Prima ancora dell’influsso diretto delle associazioni e delle iniziative occidentali, ancora nei tempi sovietici tra Khruščev, Brežnev e Gorbačev, il filosofo putin-kirilliano evidenzia quindi una “decadenza” del vero spirito russo, individuando tra tutte una figura particolarmente significativa in questo senso, quella del filologo e critico letterario Sergej Averintsev, uno degli intellettuali più influenti della Russia post-sovietica. Erede di tanti altri esponenti di una “cultura alternativa” non apertamente dissidente, ma molto attiva nel mondo accademico degli ultimi decenni sovietici pur con tutte le limitazioni della censura, Averintsev viene accusato da Šipkov di avere “assunto un’area di sacralità” per le sue lezioni e conferenze di riscoperta della tradizione cristiana orientale e occidentale insieme, come si evidenzia in una delle sue poche pubblicazioni, la “Poetica della letteratura antica bizantina”, diffusa negli anni Novanta e pubblicata in tante lingue nel 2004, dopo la sua morte improvvisa a Vienna, ritenuta da Šipkov un “nuovo vangelo simbolico dell’occidentalismo russo”.

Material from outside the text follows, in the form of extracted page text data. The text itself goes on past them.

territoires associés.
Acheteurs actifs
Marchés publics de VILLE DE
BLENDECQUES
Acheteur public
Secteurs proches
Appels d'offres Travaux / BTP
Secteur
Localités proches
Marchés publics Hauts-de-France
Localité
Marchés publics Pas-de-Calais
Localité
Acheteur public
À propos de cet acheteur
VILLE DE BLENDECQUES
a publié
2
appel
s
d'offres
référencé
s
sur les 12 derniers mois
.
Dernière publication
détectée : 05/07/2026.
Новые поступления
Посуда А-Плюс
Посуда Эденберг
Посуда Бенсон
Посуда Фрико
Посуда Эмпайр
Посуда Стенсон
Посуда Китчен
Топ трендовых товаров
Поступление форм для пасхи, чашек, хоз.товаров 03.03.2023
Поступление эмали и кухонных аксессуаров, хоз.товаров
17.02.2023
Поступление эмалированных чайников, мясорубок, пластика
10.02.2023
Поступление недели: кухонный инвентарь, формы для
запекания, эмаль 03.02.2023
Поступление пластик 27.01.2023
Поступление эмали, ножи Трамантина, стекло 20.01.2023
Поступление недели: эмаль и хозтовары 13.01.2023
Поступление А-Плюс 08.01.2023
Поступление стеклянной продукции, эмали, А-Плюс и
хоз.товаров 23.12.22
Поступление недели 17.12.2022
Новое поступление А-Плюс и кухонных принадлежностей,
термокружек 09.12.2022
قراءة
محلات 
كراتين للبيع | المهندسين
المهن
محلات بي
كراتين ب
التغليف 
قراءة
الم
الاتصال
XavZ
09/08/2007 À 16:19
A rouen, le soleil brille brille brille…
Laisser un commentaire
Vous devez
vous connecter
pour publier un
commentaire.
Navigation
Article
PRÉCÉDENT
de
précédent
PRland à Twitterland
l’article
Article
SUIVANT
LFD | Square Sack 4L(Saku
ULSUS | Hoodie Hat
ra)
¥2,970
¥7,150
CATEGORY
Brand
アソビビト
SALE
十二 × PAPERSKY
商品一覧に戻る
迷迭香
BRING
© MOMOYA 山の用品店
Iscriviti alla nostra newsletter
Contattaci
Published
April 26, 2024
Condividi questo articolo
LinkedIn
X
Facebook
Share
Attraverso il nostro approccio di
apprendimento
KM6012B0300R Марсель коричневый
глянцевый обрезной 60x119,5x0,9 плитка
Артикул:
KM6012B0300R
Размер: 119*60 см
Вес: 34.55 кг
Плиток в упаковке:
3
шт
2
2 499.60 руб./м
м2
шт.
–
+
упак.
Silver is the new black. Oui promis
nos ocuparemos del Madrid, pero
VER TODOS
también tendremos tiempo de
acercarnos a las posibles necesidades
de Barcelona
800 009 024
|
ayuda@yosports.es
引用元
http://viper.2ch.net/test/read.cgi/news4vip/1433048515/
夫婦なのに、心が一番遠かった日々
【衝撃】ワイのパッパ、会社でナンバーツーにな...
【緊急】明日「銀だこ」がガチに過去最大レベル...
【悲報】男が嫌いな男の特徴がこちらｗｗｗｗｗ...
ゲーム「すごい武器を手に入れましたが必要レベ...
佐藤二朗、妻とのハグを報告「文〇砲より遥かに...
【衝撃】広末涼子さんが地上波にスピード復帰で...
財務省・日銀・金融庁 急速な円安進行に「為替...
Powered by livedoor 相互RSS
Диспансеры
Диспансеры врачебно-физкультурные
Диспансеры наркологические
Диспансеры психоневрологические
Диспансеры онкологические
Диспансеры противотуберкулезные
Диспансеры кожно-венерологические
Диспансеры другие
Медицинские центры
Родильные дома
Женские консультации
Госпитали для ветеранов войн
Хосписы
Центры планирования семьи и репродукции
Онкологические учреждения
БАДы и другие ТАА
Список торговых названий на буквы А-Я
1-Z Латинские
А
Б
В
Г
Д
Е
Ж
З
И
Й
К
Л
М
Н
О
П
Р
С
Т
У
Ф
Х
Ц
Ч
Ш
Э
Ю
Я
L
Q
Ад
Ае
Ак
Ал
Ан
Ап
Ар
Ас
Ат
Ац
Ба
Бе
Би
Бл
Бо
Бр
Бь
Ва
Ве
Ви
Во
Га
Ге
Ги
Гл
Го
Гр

In questa disamina della cultura russa si evidenzia un fattore oggi davvero determinante per l’autocoscienza del potere politico ed ecclesiastico, che sostiene l’assoluta purezza e originalità della variante russa del cristianesimo e del sistema dei valori morali, in opposizione a quella ereditata dal cattolicesimo e protestantesimo occidentale, che secondo questa interpretazione si sono “appropriati” perfino della tradizione bizantina, come mostra proprio l’opera di Averintsev. La Russia di Šipkov rifiuta quindi la convergenza dei grandi filoni della spiritualità e della cultura cristiana dell’Europa di Oriente e Occidente, per proporsi come l’unica vera Chiesa incaricata di una missione universale.

Il filosofo esprime ammirazione per la personalità di Averintsev, capace di rievocare i padri della Chiesa e l’antica letteratura cristiana ancora in tempi di censura sovietica, ma a suo parere egli fu “una vittima involontaria della nuova ideologia dei valori liberali”, contro cui la Russia è costretta oggi a combattere. Nel tentativo di collegare il simbolismo ortodosso con la letteratura occidentale, in una “visione comune delle epoche” e una specie di “sincretismo delle culture pagane e di quelle bibliche”, Averintsev tentò di armonizzare cristianesimo e secolarismo, provocando una contraddizione tipica della visione attuale del mondo, che Šipkov definisce “tentazione del culturalismo”, una specie di “eresia contemporanea”.

Il filosofo utilizza un termine già impiegato da altri storici russi della teologia come Georgij Florovskij, quello della “pseudomorfosi”, una negazione e un tradimento dell’autentica tradizione insinuatosi in Russia fin dai tempi moderni, in particolare attraverso l’Accademia teologica di Petro Mogila a Kiev a inizio Seicento, che usava gli schemi della scolastica latina. Questo indica le radici profonde del conflitto tra la Russia e l’Ucraina, che proprio in quel periodo ha cominciato a separarsi nettamente da Mosca, evidenziando una propria identità di “ponte tra Oriente e Occidente”.

Da notare che Averintsev rileggeva l’idea russa della “Terza Roma” collegandola con una dimensione antica della cultura, essendo già la Roma antica una “terza figura” dopo Troia (mondo orientale) e Alba Longa (Latium vetus occidentale), e anche Costantinopoli come discendente da Troia e da Roma, per suggerire che non esiste un unico erede del cristianesimo e della cultura antica, ma in ogni espressione di tutte le latitudini si esprime un autentico contributo alla coscienza universale, ciò che i russi non intendono ammettere in nessun caso.